I've been reading Sunshine's blog for some time. It really puts things in perspective. And, like blake.kirk, I've had my internal conflicts over the war in Iraq. But every time I see a woman still wearing a burqa or chodor, or hear stories like Sunshine's, I am all gung-ho and wish I wasn't too old to put on the boots myself. Maybe we DO have a responsibility to crush this kind of medieval system, wherever it exists.
 
April, Yes ma'am... While all of the politicians and armchair analysts dicker about whether GWB took us to war over imagined WMDs, or whatever the reason, the view from my vantage point is far simpler: We went to war to free a people. Regardless if Haliburton and other major corporations provide the infrastructure upon which the new Iraq is built, the fact remains that, once stability is restored, children will be able to attend school, grow up with their memories and "lessons learned", and eventually participate in charting the course for their country. They deserve this, and a nation as powerful as the United States was the obligation to help them make this happen. The fact that the Iraqi people are intelligent, strong-willed, and courageous, and that their security forces show every ability to take on more and more of the mission of defending their country should be the glimmer that is the light at the end of the tunnel. Our exit strategy should be simple to discern: When the Iraqis are proven to be fully capable of dealing with their own internal affairs, the coalition forces will, for the most part, fade out of the picture... (I'm probably stating the obvious in this company, but there are so many folks out there that don't seem to see that...)
 
Sgt. B.... yes, Mr. Obvious. But needed. *WE* all know that too, but there are soooo many people that don't. Sometimes they just have to be beat over the head with the reality bat. Blake- I'm with you on your opening remarks! I never wanted Bush to go forward with the initial invasion. I wanted Sr. to finish the job way back when, but that didn't happen either. I'm just glad it's getting done now, Saddam is gone, and Iraq will stand on its own two feet soon.
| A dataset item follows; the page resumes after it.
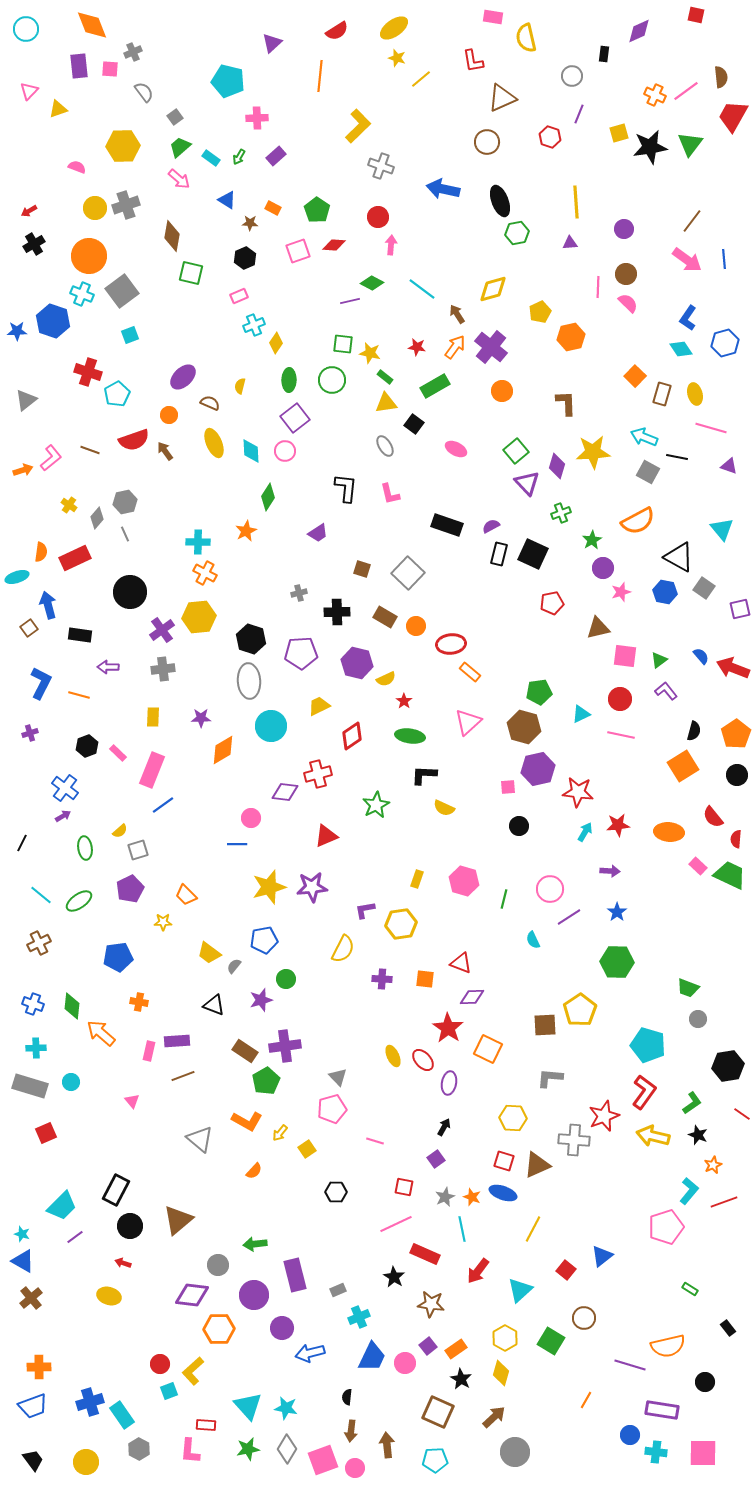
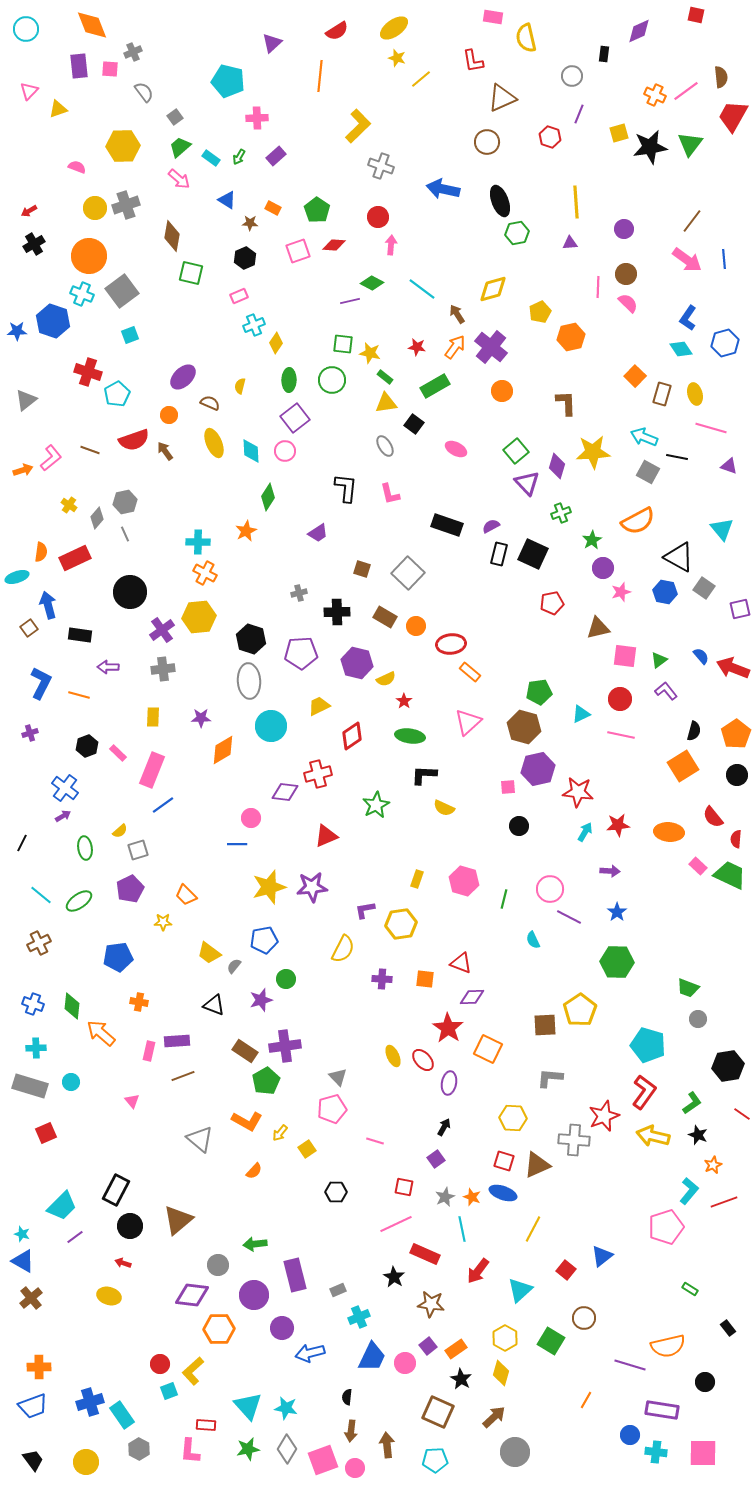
purple line at (569, 917): rotated 60 degrees clockwise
I couldn't be prouder of our military than I am right now.
 
One of the results of toppling Saddam after Gulf I would likely have been increasing the size of Iran by the size of Iraq. Add Saddam's then-nascent nuke program to Iran's virulent anti-US stance. Subtract the Iranian populace's current disaffection with the mullahcracy. Multiply by a secure al-Qaeda occupying terrain between Zaranj (Afghanistan) and Zahedan (Iran) with secure access to transportation nodes. The right side of that particular equation is downright scary...
 
Besides, *anyone* who can use the word 'feculent' appropriately is a voice the civilized world *must* sustain!
 
Well, lessee. When I was thirteen, I was in Eighth Grade History class learning all about the Missouri Compromise, and the Compromise of 1850, etc, when the PA system came alive with the Principal's voice announcing that Jack Kennedy had just been shot. Sorta made me a history fan, ever since. As to "feculent", I had to look that up. I also looked up "cack-handed" too, recently, after seeing it mentioned at The Corner of NRO. They're both rather nasty terms, but require a bit of education to know them and use them properly, 'specially by a non-natively English-speaker. My opinion? The United States of America, or *somebody*, needs to make sure that kid can complete her education without getting blown up.